|Abstract:||Background. Childhood obesity is a severe public health problem in the United States. The STRONG Kids Program was designed to identify risk factors for excessive weight gain and obesity development in preschool-age children based on the ecological framework of the six Cs’ model. Increased food intake, which is one of the critical factors leading to the onset of obesity has been strongly associated with genetic predisposition. Variations in genes involved or potentially related to the leptin-melanocortin pathway (i.e. BDNF, FTO, LEP, LEPR, MC4R, PCSK1, POMC, TUB) have been associated with symptoms of poor appetite control and obesity-related phenotypes.
Hypothesis. Individual genetic variations related to satiety and appetite control in the BDNF, FTO, LEP, LEPR, MC4R, PCSK1, POMC, and TUB genes are associated with the risk of obesity in preschool-age children.
Objectives. The objectives of the current study are: (1) to investigate the association between obesity related phenotypes and genetic variations; (2) to investigate the association between genetic variations with satiety and appetite control; (3) to investigate the association between the obesity phenotypes and satiety and appetite control.
Methods. Height and weight were measured in 128 Caucasian preschool children from the STRONG Kids Program (age 39.9 + 2.0 months, BMI 16.5 + 1.2 kg/m2). Genomic DNA was extracted from saliva samples and used for genotyping. Eight SNPs rs925946, rs1137101, rs8057044, rs6235, rs934778, rs2272382, rs7799039 and rs17782313 within or near the BDNF, LEPR, FTO, PCSK1, POMC, TUB, LEP, MC4R genes were genotyped by either FP-TDI assay or TaqMan SNP genotyping assay. Statistical analyses were performed with SAS 9.2 and p-link
software to test the association between genotype and anthropometric data, and to calculate the genetic scores.
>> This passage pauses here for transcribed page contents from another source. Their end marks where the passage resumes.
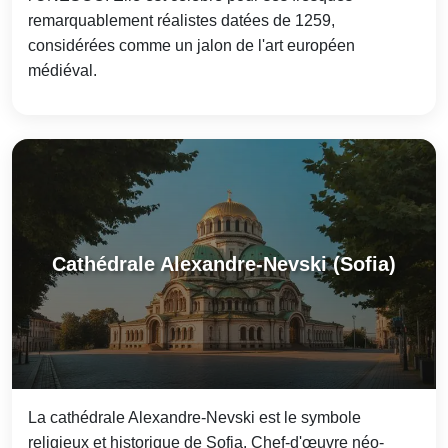
remarquablement réalistes datées de 1259,
considérées comme un jalon de l'art européen
médiéval.
Cathédrale Alexandre-Nevski (Sofia)
La cathédrale Alexandre-Nevski est le symbole
religieux et historique de Sofia. Chef-d'œuvre néo-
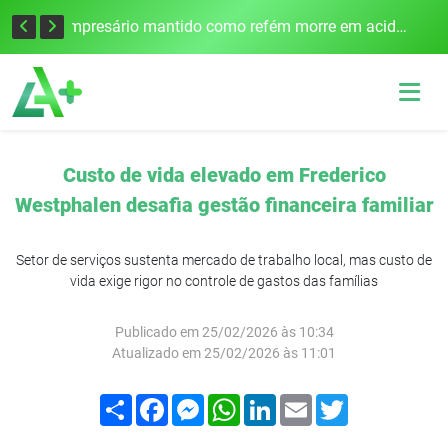
Edital para construção de ponte entre Itapiranga e Barra do Guarita deve ser lançado no segundo semestre
Empresário mantido como refém morre em acidente após assalto em Cerro Largo
Custo de vida elevado em Frederico
Westphalen desafia gestão financeira familiar
Setor de serviços sustenta mercado de trabalho local, mas custo de
vida exige rigor no controle de gastos das famílias
Publicado em 25/02/2026 às 10:34
Atualizado em 25/02/2026 às 11:01
Compartilhar
Facebook
Messenger
WhatsApp
LinkedIn
Email
Twitter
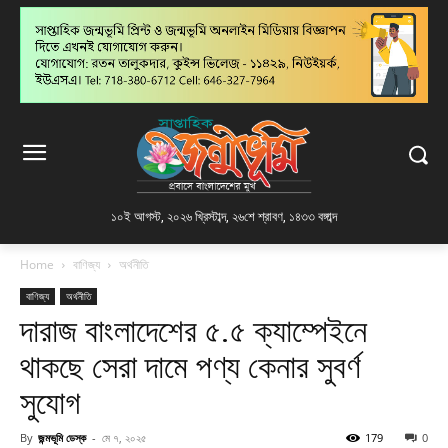
১০ই আগস্ট, ২০২৬ খ্রিস্টাব্দ
,
২৬শে শ্রাবণ, ১৪৩৩ বঙ্গাব্দ
Home
বাণিজ্য
অর্থনীতি
বাণিজ্য
অর্থনীতি
দারাজ বাংলাদেশের ৫.৫ ক্যাম্পেইনে
থাকছে সেরা দামে পণ্য কেনার সুবর্ণ
সুযোগ
By
জন্মভূমি ডেস্ক
-
মে ৭, ২০২৫
179
0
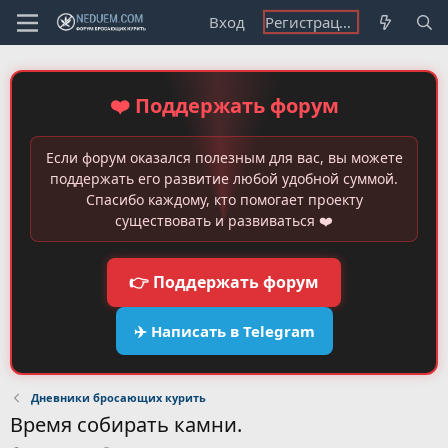
Вход
Регистрация
❤️ Поддержать форум
Если форум оказался полезным для вас, вы можете
поддержать его развитие любой удобной суммой.
Спасибо каждому, кто помогает проекту
существовать и развиваться ❤️
👉 Поддержать форум
✈️ Написать в Telegram
Дневники бросающих курить
Время собирать камни.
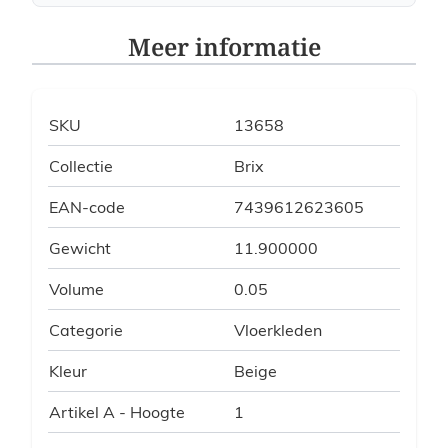
Meer informatie
SKU
13658
Collectie
Brix
EAN-code
7439612623605
Gewicht
11.900000
Volume
0.05
Categorie
Vloerkleden
Kleur
Beige
Artikel A - Hoogte
1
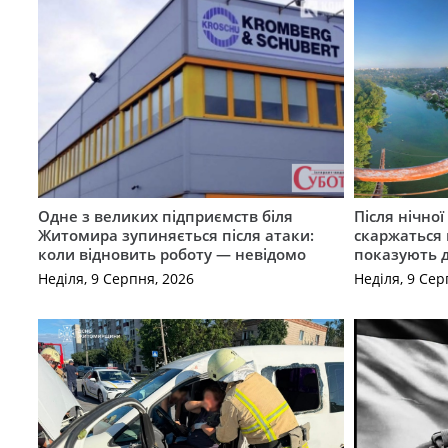
Одне з великих підприємств біля
Після нічно
Житомира зупиняється після атаки:
скаржаться 
коли відновить роботу — невідомо
показують 
Неділя, 9 Серпня, 2026
Неділя, 9 Сер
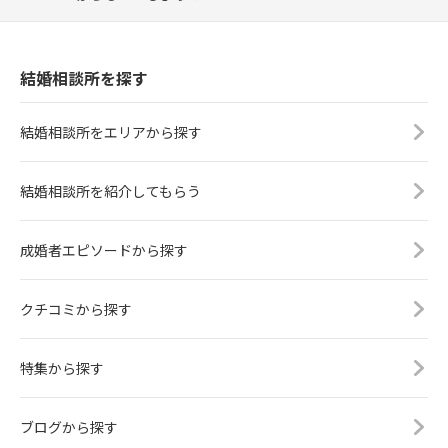
結婚相談所を探す
結婚相談所をエリアから探す
結婚相談所を紹介してもらう
成婚者エピソードから探す
クチコミから探す
特集から探す
ブログから探す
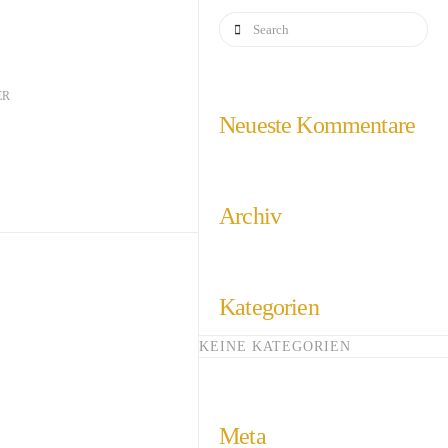
Search
ER
Neueste Kommentare
Archiv
Kategorien
KEINE KATEGORIEN
Meta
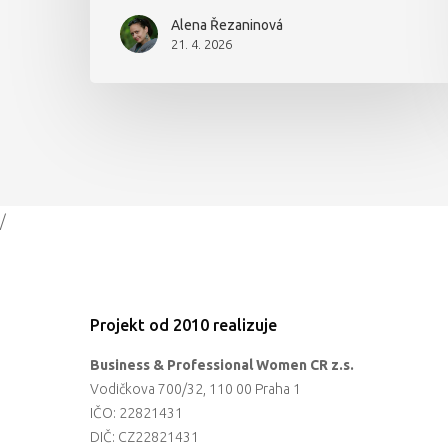
Alena Řezaninová
21. 4. 2026
/
Projekt od 2010 realizuje
Business & Professional Women CR z.s.
Vodičkova 700/32, 110 00 Praha 1
IČO: 22821431
DIČ: CZ22821431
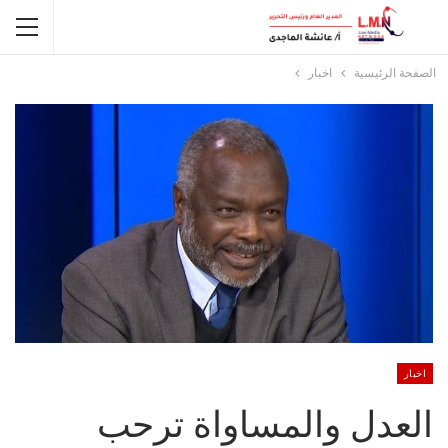
الصفحة الرئيسية
اخبار
اخبار
العدل والمساواة ترحب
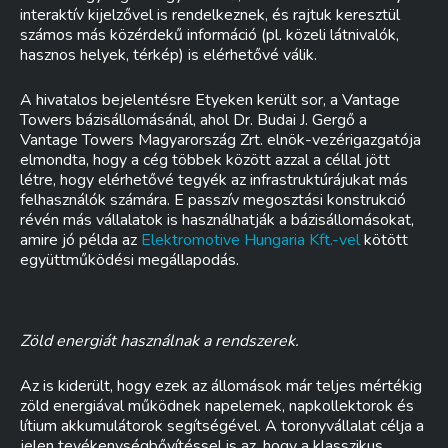
interaktív kijelzővel is rendelkeznek, és rajtuk keresztül
számos más közérdekű információ (pl. közeli látnivalók,
hasznos helyek, térkép) is elérhetővé válik.
A hivatalos bejelentésre Etyeken került sor, a Vantage
Towers bázisállomásánál, ahol Dr. Budai J. Gergő a
Vantage Towers Magyarország Zrt. elnök-vezérigazgatója
elmondta, hogy a cég többek között azzal a céllal jött
létre, hogy elérhetővé tegyék az infrastruktúrájukat más
felhasználók számára. E passzív megosztási konstrukció
révén más vállalatok is használhatják a bázisállomásokat,
amire jó példa az
Elektromotive Hungaria Kft.-vel
kötött
együttműködési megállapodás.
Zöld energiát használnak a rendszerek.
Az is kiderült, hogy ezek az állomások már teljes mértékig
zöld energiával működnek napelemek, napkollektorok és
lítium akkumulátorok segítségével. A toronyvállalat célja a
jelen tevékenységbővítéssel is az, hogy a klasszikus,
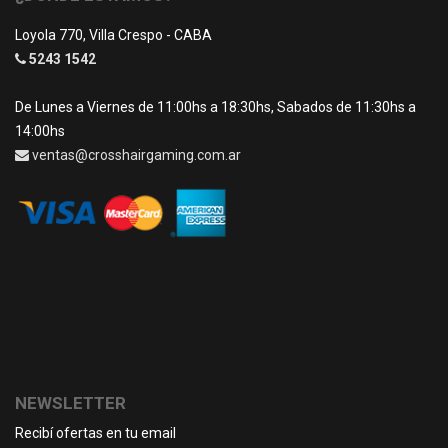
Loyola 770, Villa Crespo - CABA
5243 1542
De Lunes a Viernes de 11:00hs a 18:30hs, Sabados de 11:30hs a
14:00hs
ventas@crosshairgaming.com.ar
NEWSLETTER
Recibí ofertas en tu email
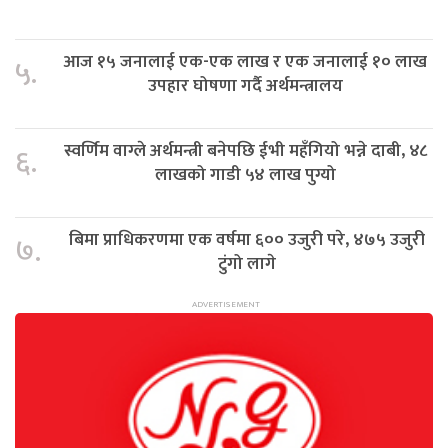
आज १५ जनालाई एक-एक लाख र एक जनालाई १० लाख
५.
उपहार घोषणा गर्दै अर्थमन्त्रालय
स्वर्णिम वाग्ले अर्थमन्त्री बनेपछि ईभी महँगियो भन्ने दाबी, ४८
६.
लाखको गाडी ५४ लाख पुग्यो
बिमा प्राधिकरणमा एक वर्षमा ६०० उजुरी परे, ४७५ उजुरी
७.
टुंगो लागे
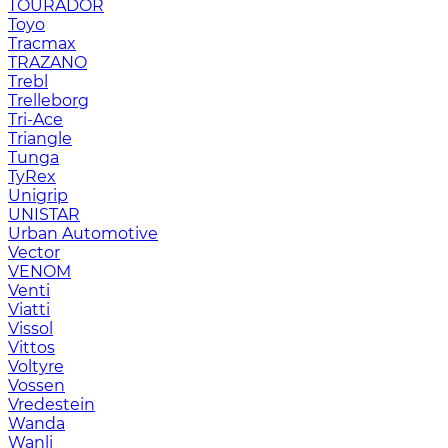
TOURADOR
Toyo
Tracmax
TRAZANO
Trebl
Trelleborg
Tri-Ace
Triangle
Tunga
TyRex
Unigrip
UNISTAR
Urban Automotive
Vector
VENOM
Venti
Viatti
Vissol
Vittos
Voltyre
Vossen
Vredestein
Wanda
Wanli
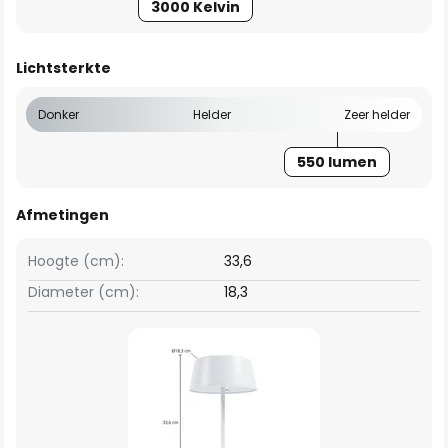
3000 Kelvin
Lichtsterkte
Donker
Helder
Zeer helder
550 lumen
Afmetingen
Hoogte (cm):
33,6
Diameter (cm):
18,3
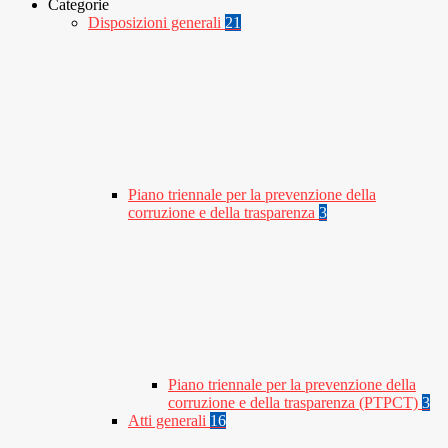
Categorie
Disposizioni generali
21
Piano triennale per la prevenzione della
corruzione e della trasparenza
3
Piano triennale per la prevenzione della
corruzione e della trasparenza (PTPCT)
3
Atti generali
16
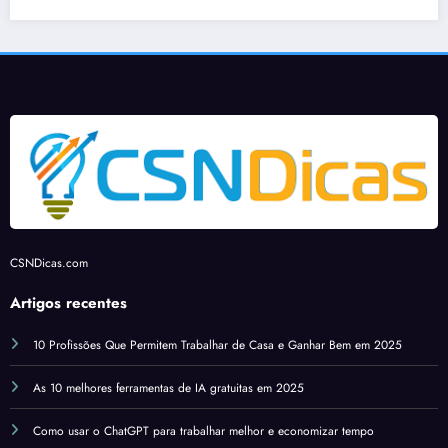
Trans
s do
cial?
es no
ição
Brasil
Stree
do
em
t
Blog
202
View
ger
4
e
para
Goo
o
gle
Word
Earth
Press
com
melh
CSNDicas.com
orias
de IA
Artigos recentes
e
10 Profissões Que Permitem Trabalhar de Casa e Ganhar Bem em 2025
imag
ens
As 10 melhores ferramentas de IA gratuitas em 2025
histór
icas
Como usar o ChatGPT para trabalhar melhor e economizar tempo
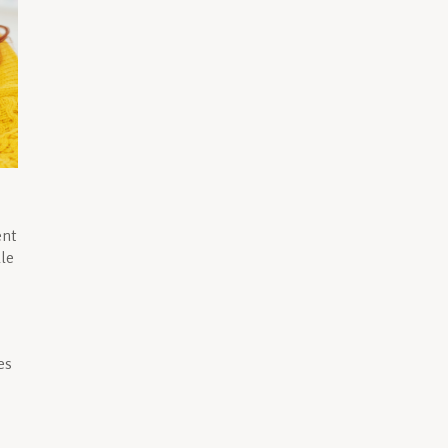
ent
le
es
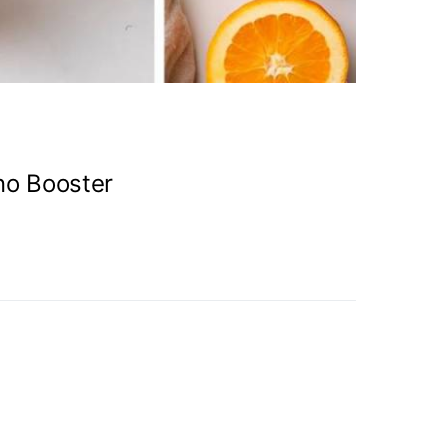
o Booster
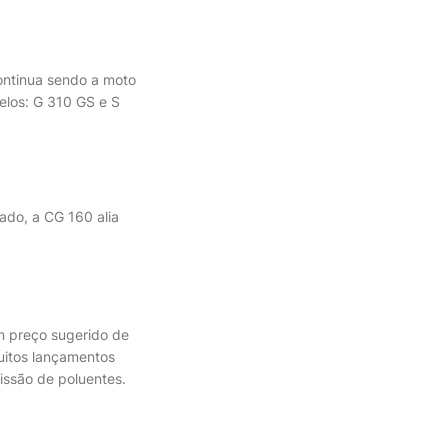
ontinua sendo a moto
elos: G 310 GS e S
do, a CG 160 alia
m preço sugerido de
uitos lançamentos
issão de poluentes.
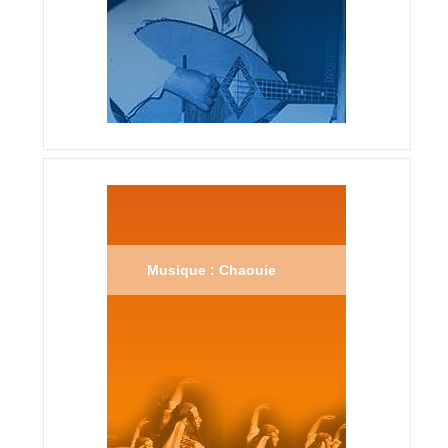
Musique : Chaouie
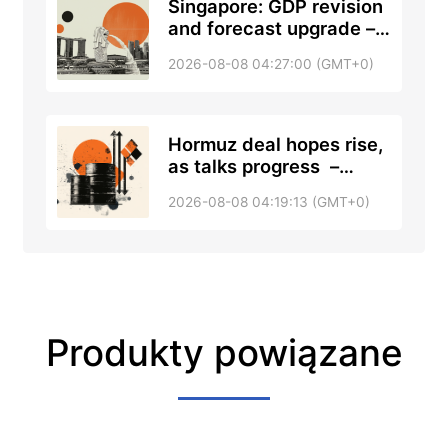
Singapore: GDP revision
and forecast upgrade –
DBS
2026-08-08 04:27:00 (GMT+0)
Hormuz deal hopes rise,
as talks progress –
RTRS, ABC News
2026-08-08 04:19:13 (GMT+0)
Produkty powiązane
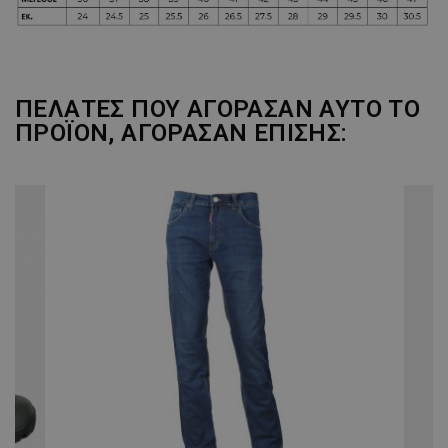
ΠΕΛΆΤΕΣ ΠΟΥ ΑΓΌΡΑΣΑΝ ΑΥΤΌ ΤΟ
ΠΡΟΪΌΝ, ΑΓΌΡΑΣΑΝ ΕΠΊΣΗΣ:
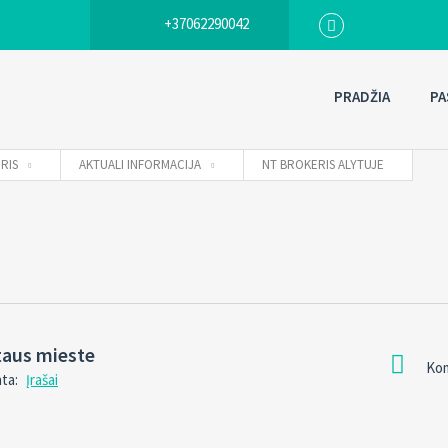
+37062290042
PRADŽIA
PA
RIS
AKTUALI INFORMACIJA
NT BROKERIS ALYTUJE
taus mieste
Kom
nta:
Įrašai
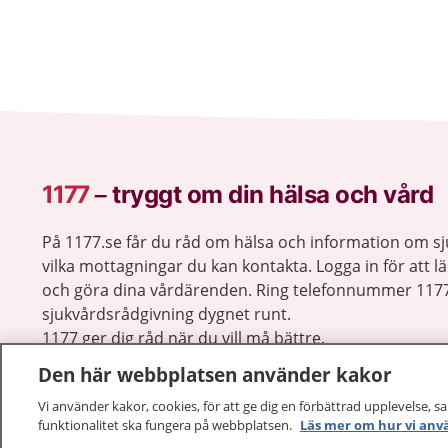
1177
–
tryggt om din hälsa och vård
På 1177.se får du råd om hälsa och information om 
vilka mottagningar du kan kontakta. Logga in för att lä
och göra dina vårdärenden. Ring telefonnummer 1177
sjukvårdsrådgivning dygnet runt.
1177 ger dig råd när du vill må bättre.
Den här webbplatsen använder kakor
Vi använder kakor, cookies, för att ge dig en förbättrad upplevelse, s
funktionalitet ska fungera på webbplatsen.
Läs mer om hur vi anv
Results. In this cohort, 25 children (19.5%) were overweight and 8 children (6.3%) were obese. There were significant associations between the height-for-age z-score and the rs2272382 SNP on TUB (P=0.0021) after adjusting for breastfeeding duration. The SNP rs17782313 in the MC4R gene also showed significant association with height-for-age z-score (P=0.038) before, but not after, adjusting for breastfeeding duration. As the number of risk allele increases, the risk of being obese or showing the first signs of being obese also increases. The responses to question seven in the survey (when this child gets fussy, is giving him/her something to eat or drink the first thing you do?) was significantly linked with rs925946 (P=0.0317). The responses of ‘Restriction for Weight Control’ (cluster 11) were significantly associated with BMI (P=0.049). The ‘Restriction for Health’ (cluster 10) showed a borderline significant association with CDC weight-for-age z-score (P=0.0567).
Conclusion. Our observation suggest that genetic variants on TUB, MC4R, BDNF and LEP are related to the risk of obesity in our cohort; as the number of risk alleles increases, the risk of early-onset obesity increases. Preliminary data showed an association between genetic variations and satiety and appetite control, and an association between the obesity phenotypes and satiety and appetite control. Further modifications of the survey and questions are still needed.